In un contesto di crescita economica altamente sincronizzato, in cui le evoluzioni tecnologiche necessitano di un maggiore utilizzo di metalli e della riduzione dell’offerta, da metà 2016 il mercato siderurgico registra una tendenza al rialzo. Non si registrava una ripresa della domanda di questa portata dal periodo post crisi 2008. In aggiunta al deprezzamento del dollaro statunitense, questo fenomeno ha portato a un’impennata dei prezzi dei metalli. Così, a inizio anno, l’alluminio ha registrato un aumento del 37%, i prezzi del cobalto sono quadruplicati, quelli del rame e del nichel hanno subito un incremento rispettivamente del +44% e +53%, quelli dello zinco sono raddoppiati rispetto a inizio 2016.
Malgrado un ritorno della crescita e della redditività nella maggior parte dei segmenti, il settore siderurgico rimane uno dei più a rischio nella valutazione settoriale di Coface, che valuta il rischio credito «elevato». Gli attori più fragili dipendono dalle vendite all’ingrosso e risentono delle relazioni asimmetriche con i grandi clienti di punta.

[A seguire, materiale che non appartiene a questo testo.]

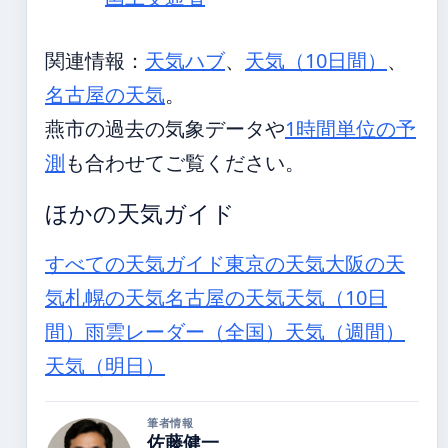
関連情報：
天気ハブ
、
天気（10日間）
、
名古屋の天気
。
燕市の過去の気象データや
1時間単位の予
測
も合わせてご覧ください。
ほかの天気ガイド
すべての天気ガイド
東京の天気
大阪の天
気
札幌の天気
名古屋の天気
天気（10日
間）
雨雲レーダー（全国）
天気（週間）
天気（明日）
筆者情報
佐藤健一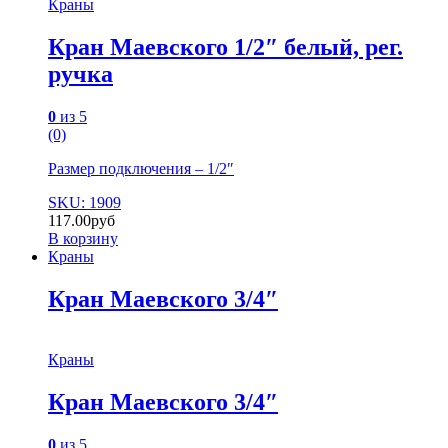
Краны
Кран Маевского 1/2″ белый, рег.
ручка
0
из 5
(0)
Размер подключения – 1/2″
SKU: 1909
117.00
руб
В корзину
Краны
Кран Маевского 3/4″
Краны
Кран Маевского 3/4″
0
из 5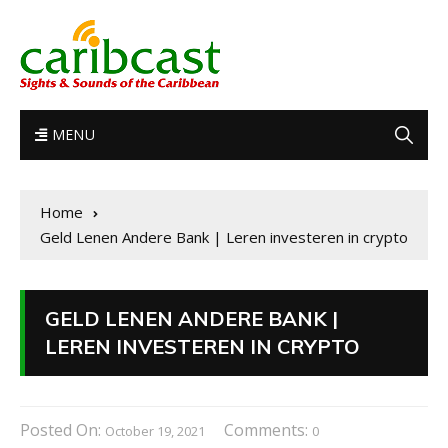
MENU
Home
Geld Lenen Andere Bank | Leren investeren in crypto
GELD LENEN ANDERE BANK |
LEREN INVESTEREN IN CRYPTO
Posted On:
Comments:
October 19, 2021
0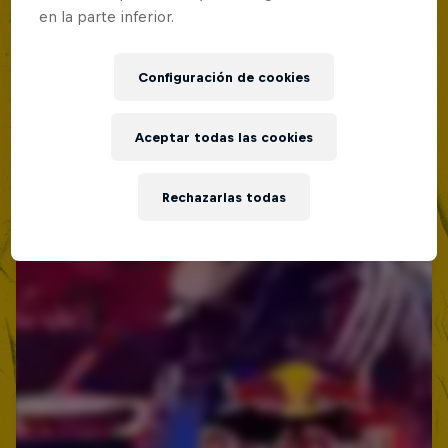
en la parte inferior.
Configuración de cookies
Aceptar todas las cookies
Rechazarlas todas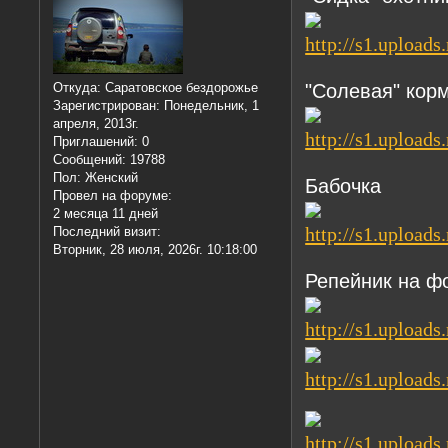
"Солевая" кор
Откуда:
Саратовское бездорожье
Зарегистрирован
: Понедельник, 1
апреля, 2013г.
Приглашений:
0
Сообщений:
19788
Пол:
Женский
Бабочка
Провел на форуме:
2 месяца 11 дней
Последний визит:
Вторник, 28 июля, 2026г. 10:18:00
Репейник на ф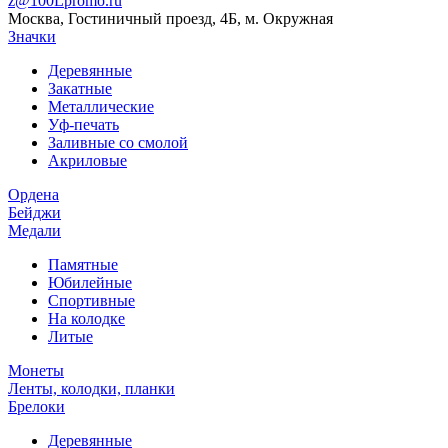
z@100Lpromo.ru
Москва, Гостиничный проезд, 4Б, м. Окружная
Значки
Деревянные
Закатные
Металлические
Уф-печать
Заливные со смолой
Акриловые
Ордена
Бейджи
Медали
Памятные
Юбилейные
Спортивные
На колодке
Литые
Монеты
Ленты, колодки, планки
Брелоки
Деревянные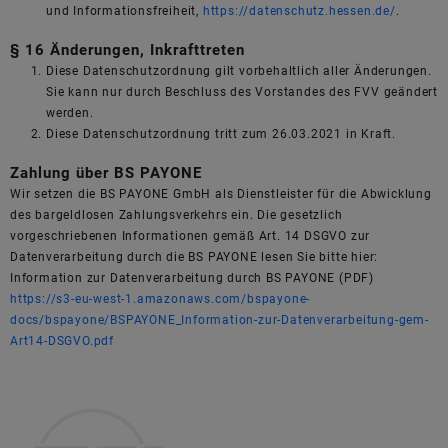
und Informationsfreiheit,
https://datenschutz.hessen.de/
.
§ 16 Änderungen, Inkrafttreten
Diese Datenschutzordnung gilt vorbehaltlich aller Änderungen.
Sie kann nur durch Beschluss des Vorstandes des FVV geändert
werden.
Diese Datenschutzordnung tritt zum 26.03.2021 in Kraft.
Zahlung über BS PAYONE
Wir setzen die BS PAYONE GmbH als Dienstleister für die Abwicklung
des bargeldlosen Zahlungsverkehrs ein. Die gesetzlich
vorgeschriebenen Informationen gemäß Art. 14 DSGVO zur
Datenverarbeitung durch die BS PAYONE lesen Sie bitte hier:
Information zur Datenverarbeitung durch BS PAYONE (PDF)
https://s3-eu-west-1.amazonaws.com/bspayone-
docs/bspayone/BSPAYONE_Information-zur-Datenverarbeitung-gem-
Art14-DSGVO.pdf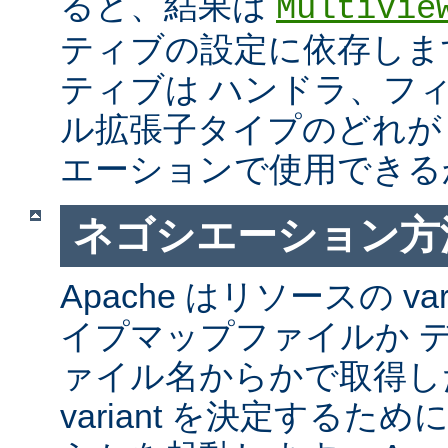
ると、結果は
MultiVie
ティブの設定に依存しま
ティブは ハンドラ、フ
ル拡張子タイプのどれが Mul
エーションで使用できる
ネゴシエーション方
Apache はリソースの va
イプマップファイルか 
ァイル名からかで取得し
variant を決定するた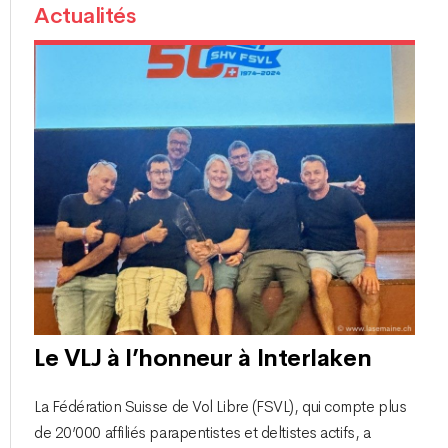
Actualités
Le VLJ à l’honneur à Interlaken
La Fédération Suisse de Vol Libre (FSVL), qui compte plus
de 20’000 affiliés parapentistes et deltistes actifs, a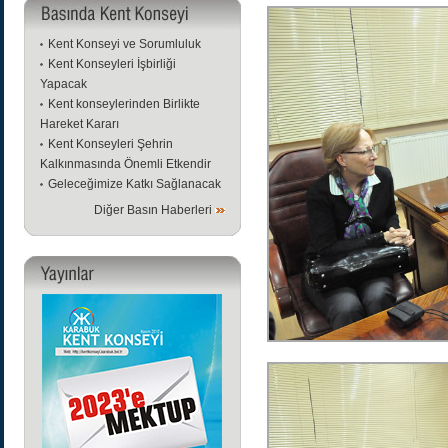
Kent Konseyi ve Sorumluluk
Kent Konseyleri İşbirliği
Yapacak
Kent konseylerinden Birlikte
Hareket Kararı
Kent Konseyleri Şehrin
Kalkınmasında Önemli Etkendir
Geleceğimize Katkı Sağlanacak
Diğer Basın Haberleri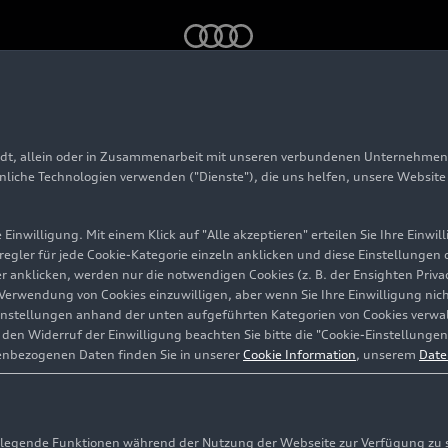
niert
adt, allein oder in Zusammenarbeit mit unseren verbundenen Unternehmen 
hnliche Technologien verwenden ("Dienste"), die uns helfen, unsere Websit
Einwilligung. Mit einem Klick auf "Alle akzeptieren" erteilen Sie Ihre Einw
eregler für jede Cookie-Kategorie einzeln anklicken und diese Einstellungen
 Legende,
gler anklicken, werden nur die notwendigen Cookies (z. B. der Ensighten Pr
ie Verwendung von Cookies einzuwilligen, aber wenn Sie Ihre Einwilligung ni
instellungen anhand der unten aufgeführten Kategorien von Cookies verwalt
en Widerruf der Einwilligung beachten Sie bitte die "Cookie-Einstellungen
enbezogenen Daten finden Sie in unserer
Cookie Information
, unserem
Date
adt
egende Funktionen während der Nutzung der Webseite zur Verfügung zu ste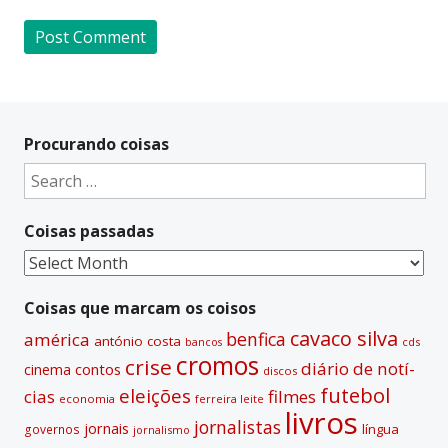
A
l
t
Procurando coisas
e
Search
r
for:
n
Coisas passadas
a
t
Coisas
i
passadas
v
Coisas que marcam os coisos
e
cavaco silva
benfica
américa
antónio costa
cds
bancos
:
cromos
crise
diário de notí­
contos
cinema
discos
futebol
eleições
cias
filmes
economia
ferreira leite
livros
jornalistas
jornais
lí­ngua
governos
jornalismo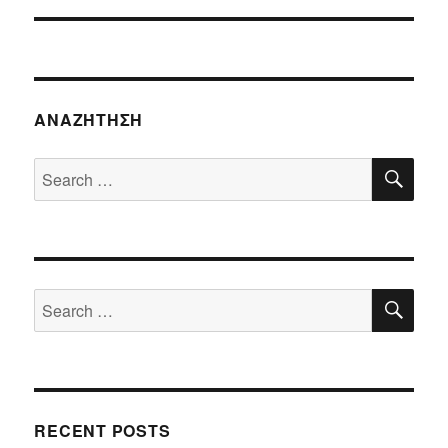
ΑΝΑΖΉΤΗΣΗ
SE
Search
for:
SE
Search
for:
RECENT POSTS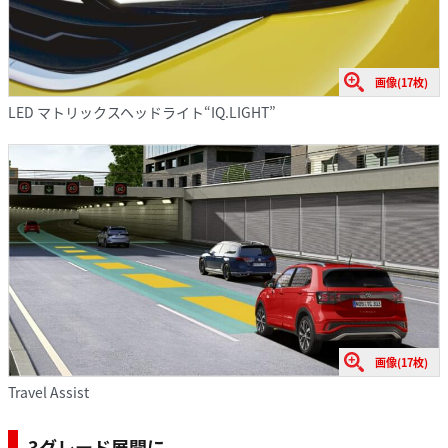
画像(17枚)
LED マトリックスヘッドライト“IQ.LIGHT”
画像(17枚)
Travel Assist
3グレード展開に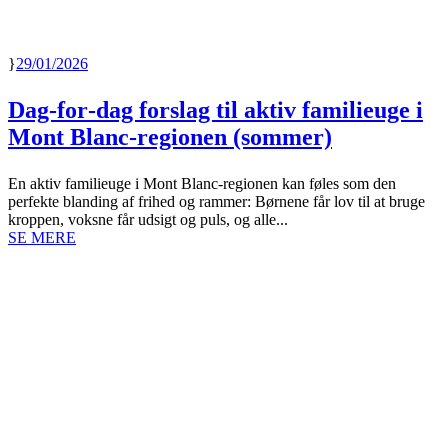
29/01/2026
Dag‑for‑dag forslag til aktiv familieuge i
Mont Blanc‑regionen (sommer)
En aktiv familieuge i Mont Blanc-regionen kan føles som den
perfekte blanding af frihed og rammer: Børnene får lov til at bruge
kroppen, voksne får udsigt og puls, og alle...
SE MERE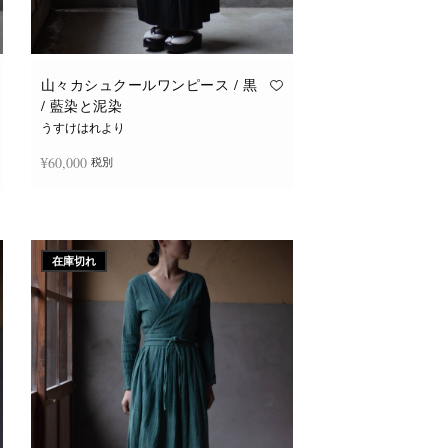
山々カシュクールワンピース / 黒
/ 藍染と泥染
うすけはれより
¥
60,000
税別
続きを読む
在庫切れ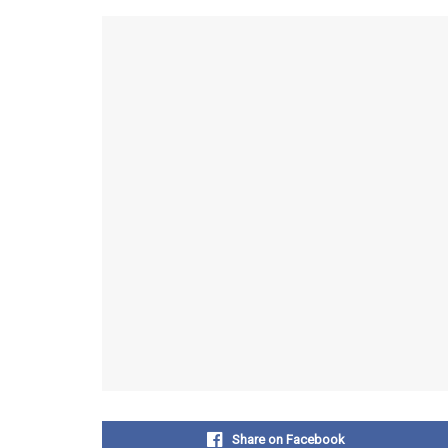
Share on Facebook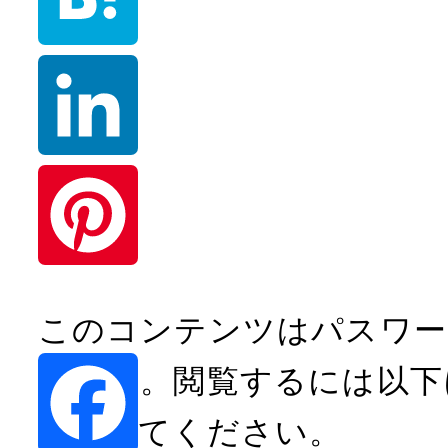
i
o
n
H
k
e
a
t
L
e
i
n
n
P
このコンテンツはパスワー
a
k
i
います。閲覧するには以下
e
n
入力してください。
d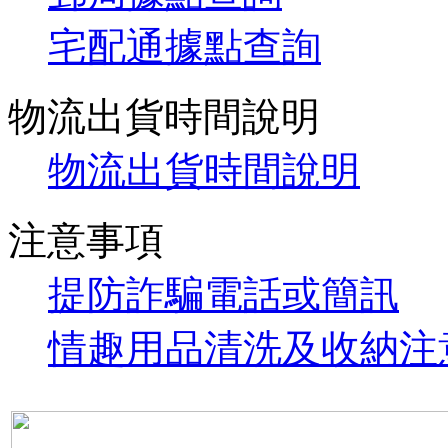
宅配通據點查詢
物流出貨時間說明
物流出貨時間說明
注意事項
提防詐騙電話或簡訊
情趣用品清洗及收納注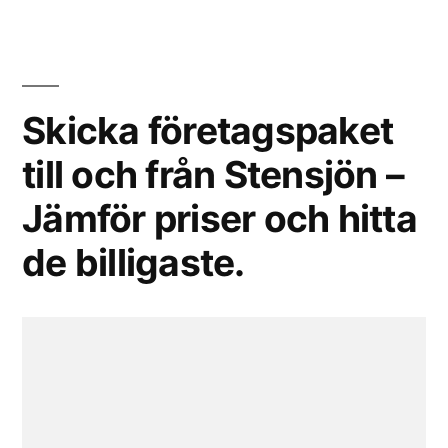
Skicka företagspaket
till och från Stensjön –
Jämför priser och hitta
de billigaste.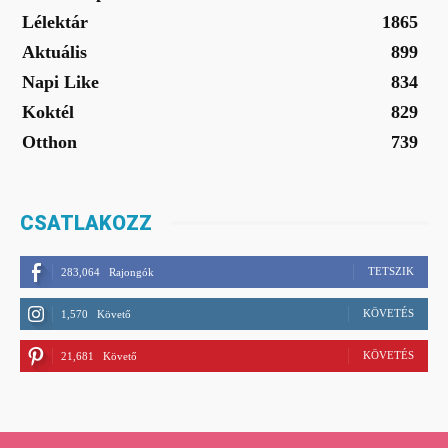
Lélektár
1865
Aktuális
899
Napi Like
834
Koktél
829
Otthon
739
CSATLAKOZZ
TETSZIK
283,064
Rajongók
KÖVETÉS
1,570
Követő
KÖVETÉS
21,681
Követő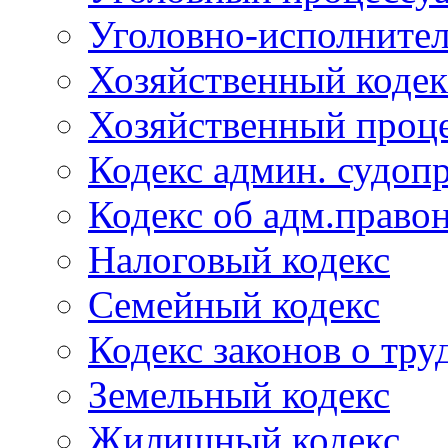
Уголовно-исполнител
Хозяйственный кодек
Хозяйственный проце
Кодекс админ. судоп
Кодекс об адм.право
Налоговый кодекс
Семейный кодекс
Кодекс законов о тру
Земельный кодекс
Жилищный кодекс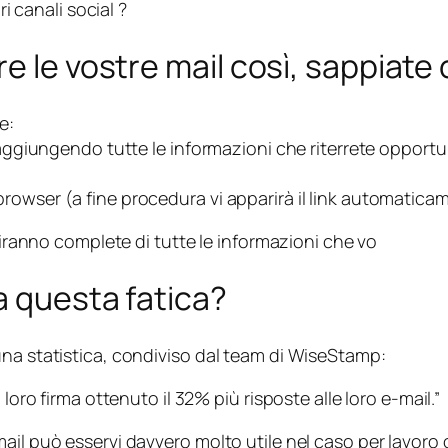
ri canali social ?
 le vostre mail così, sappiate c
e:
, aggiungendo tutte le informazioni che riterrete opport
rowser (a fine procedura vi apparirà il link automatica
rtiranno complete di tutte le informazioni che vo
a questa fatica?
una statistica, condiviso dal team di WiseStamp:
loro firma ottenuto il 32% più risposte alle loro e-mail.”
il può esservi davvero molto utile nel caso per lavoro o s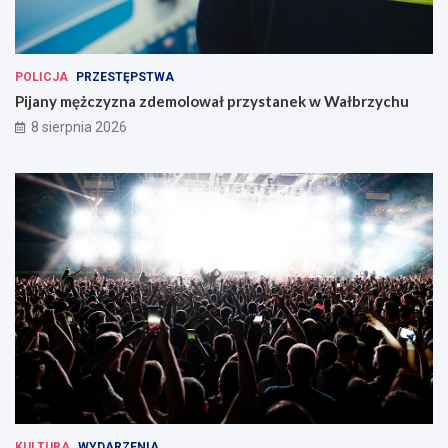
POLICJA
PRZESTĘPSTWA
Pijany mężczyzna zdemolował przystanek w Wałbrzychu
8 sierpnia 2026
KULTURA
WYDARZENIA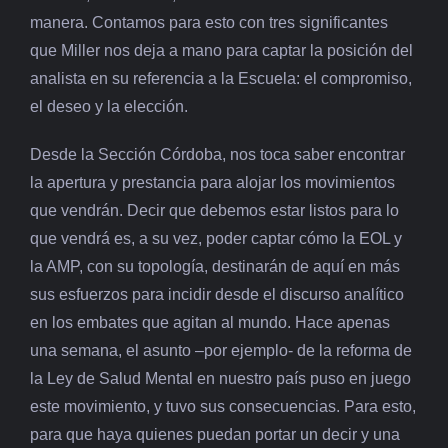
manera. Contamos para esto con tres significantes
que Miller nos deja a mano para captar la posición del
analista en su referencia a la Escuela: el compromiso,
el deseo y la elección.
Desde la Sección Córdoba, nos toca saber encontrar
la apertura y prestancia para alojar los movimientos
que vendrán. Decir que debemos estar listos para lo
que vendrá es, a su vez, poder captar cómo la EOL y
la AMP, con su topología, destinarán de aquí en más
sus esfuerzos para incidir desde el discurso analítico
en los embates que agitan al mundo. Hace apenas
una semana, el asunto –por ejemplo- de la reforma de
la Ley de Salud Mental en nuestro país puso en juego
este movimiento, y tuvo sus consecuencias. Para esto,
para que haya quienes puedan portar un decir y una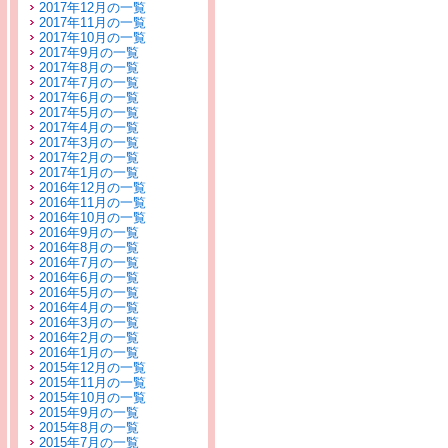
2017年12月の一覧
2017年11月の一覧
2017年10月の一覧
2017年9月の一覧
2017年8月の一覧
2017年7月の一覧
2017年6月の一覧
2017年5月の一覧
2017年4月の一覧
2017年3月の一覧
2017年2月の一覧
2017年1月の一覧
2016年12月の一覧
2016年11月の一覧
2016年10月の一覧
2016年9月の一覧
2016年8月の一覧
2016年7月の一覧
2016年6月の一覧
2016年5月の一覧
2016年4月の一覧
2016年3月の一覧
2016年2月の一覧
2016年1月の一覧
2015年12月の一覧
2015年11月の一覧
2015年10月の一覧
2015年9月の一覧
2015年8月の一覧
2015年7月の一覧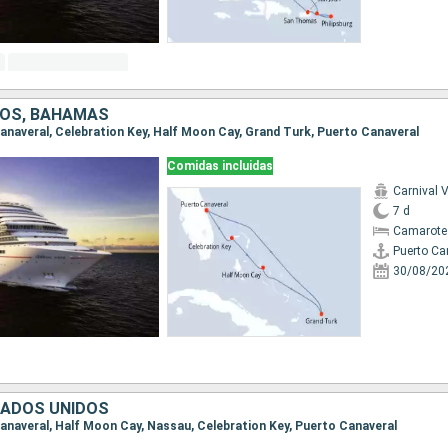
DOS, BAHAMAS
 Canaveral, Celebration Key, Half Moon Cay, Grand Turk, Puerto Canaveral
Comidas incluidas
Carnival V
7 d
Camarote
Puerto Ca
30/08/20
TADOS UNIDOS
 Canaveral, Half Moon Cay, Nassau, Celebration Key, Puerto Canaveral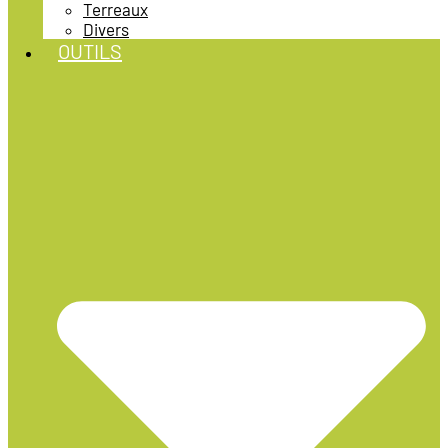
Terreaux
Divers
OUTILS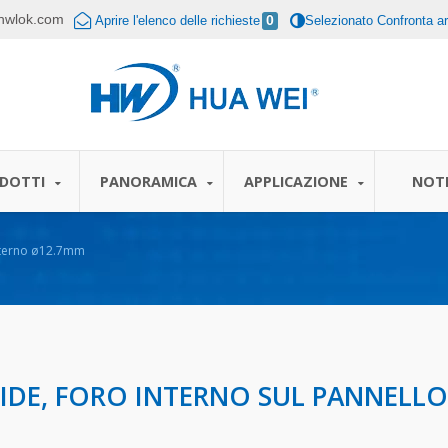
hwlok.com
Aprire l'elenco delle richieste
0
Selezionato Confronta art
DOTTI
PANORAMICA
APPLICAZIONE
NOTI
interno ø12.7mm
IDE, FORO INTERNO SUL PANNELLO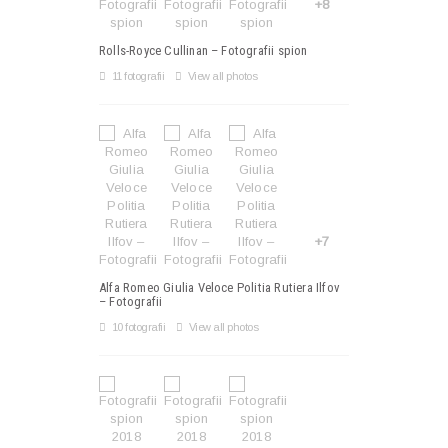
+8
Rolls-Royce Cullinan – Fotografii spion
11 fotografii
View all photos
+7
Alfa Romeo Giulia Veloce Politia Rutiera Ilfov
– Fotografii
10 fotografii
View all photos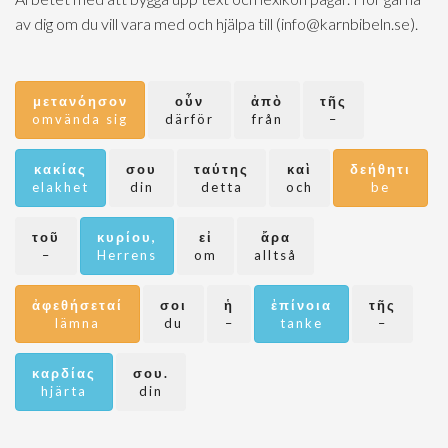
av dig om du vill vara med och hjälpa till (info@karnbibeln.se).
μετανόησον
οὖν
ἀπὸ
τῆς
omvända sig
därför
från
–
κακίας
σου
ταύτης
καὶ
δεήθητι
elakhet
din
detta
och
be
τοῦ
κυρίου,
εἰ
ἄρα
–
Herrens
om
alltså
ἀφεθήσεταί
σοι
ἡ
ἐπίνοια
τῆς
lämna
du
–
tanke
–
καρδίας
σου.
hjärta
din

Tendenze contrastanti nel 2018 e 2019
Il settore siderurgico è per tradizione fortemente influenzato da ingerenze politiche e disordini geopolitici, che causano volatilità e aumento dei prezzi. Le recenti misure protezioniste prese da Stati Uniti (dazi doganali sulle importazioni di acciaio e alluminio) e Unione Europea (dazi antidumping su acciaio e ferro) hanno avuto un impatto debole sui produttori di metalli cinesi che si sono allontanati da questi mercati per riorientarsi verso il mercato interno. I dazi doganali cinesi imposti sui tubi in acciaio, gli aerei e le auto in risposta alle misure americane non dovrebbero influire molto sull’industria automobilistica. Finora, la crescita economica non è diminuita, dal momento che è in discussione meno dell’1% del PIL degli Stati Uniti e della Cina. Resta il fatto che una guerra commerciale avrebbe certamente conseguenze sul rischio di credito delle imprese. Coface stima che nel 2018 l’aumento del protezionismo potrebbe avere ripercussioni sulla volontà di investimento e sulla fiducia delle imprese.
Tutti gli indicatori mostrano che l’economia mondiale ha già raggiunto il suo picco di crescita, che, in teoria, dovrebbe esercitare una pressione al ribasso sui prezzi a partire dal 2019. Nel breve periodo, l’escalation di tensioni dovrebbe continuare a far aumentare i prezzi. I principali metalli di base saranno i grandi vincitori, tenuto conto della ripresa della domanda di batterie e componenti elettronici. Tra dicembre 2017 e dicembre 2019, l’alluminio dovrebbe registrare una crescita limitata pari al 2%, il rame dovrebbe seguire la stessa tendenza, in aumento del 2,4%, e il nichel e lo zinco dovrebbero registrare un incremento rispettivamente del 18% e del 14%. Questa situazione potrebbe costringere gli utilizzatori finali, come i fabbricanti di batterie e i costruttori di auto, a trovare altri materiali in caso di scarsità o aumento dei prezzi.
Al contrario, nello stesso periodo, i prezzi dell’acciaio dovrebbero diminuire del 19%, a causa del peggioramento delle sovraccapacità e della mancanza di disciplina dei produttori cinesi che nei periodi di calo dei prezzi non riescono a raggiungere i livelli stabiliti di capacità produttiva. Questo scenario di base caratterizzato dal crollo dei prezzi dei metalli ferrosi è sostenuto dall’elevato indebitamento generale delle imprese. I ratio di indebitamento non sono particolarmente alti in Cina, dove il settore è dominato dalle grandi imprese pubbliche, e negli Stati Uniti (al 15%), dove le imprese sono molto più esposte a una potenziale corruzione dei flussi di liquidità.
“L’andamento del settore siderurgico mondiale resta uno dei temi più sensibili da monitorare”, sottolinea Ernesto De Martinis, CEO di Coface in Italia e Head of Strategy Mediterraneo & Africa. “La crescita esponenziale di questo mercato negli ultimi due anni, infatti, non resta esente dal tradizionale impatto delle tensioni politiche, alla base della volatilità e dell’aumento dei prezzi. Non secondario, inoltre, anche il possibile aumento delle sovraccapacità produttive, soprattutto degli operatori cinesi, che ci fanno confermare un rischio credito elevato per il comparto”, conclude De Martinis.